- Work task -
Look through the records below, and whenever a line contains "Tools", copy it.

■ ■ ■ ■ ■ ■ ■

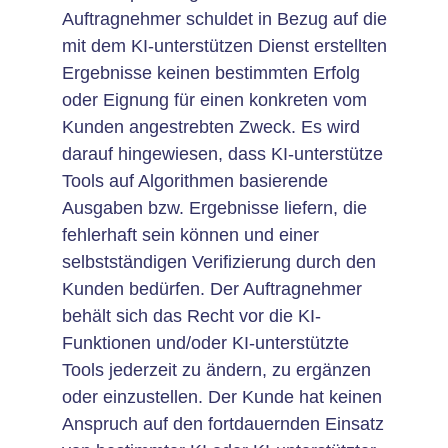
Auftragnehmer schuldet in Bezug auf die
mit dem KI-unterstützen Dienst erstellten
Ergebnisse keinen bestimmten Erfolg
oder Eignung für einen konkreten vom
Kunden angestrebten Zweck. Es wird
darauf hingewiesen, dass KI-unterstütze
Tools auf Algorithmen basierende
Ausgaben bzw. Ergebnisse liefern, die
fehlerhaft sein können und einer
selbstständigen Verifizierung durch den
Kunden bedürfen. Der Auftragnehmer
behält sich das Recht vor die KI-
Funktionen und/oder KI-unterstützte
Tools jederzeit zu ändern, zu ergänzen
oder einzustellen. Der Kunde hat keinen
Anspruch auf den fortdauernden Einsatz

■ ■ ■ ■ ■ ■ ■

- Solution to the problem -
Tools auf Algorithmen basierende
Tools jederzeit zu ändern, zu ergänzen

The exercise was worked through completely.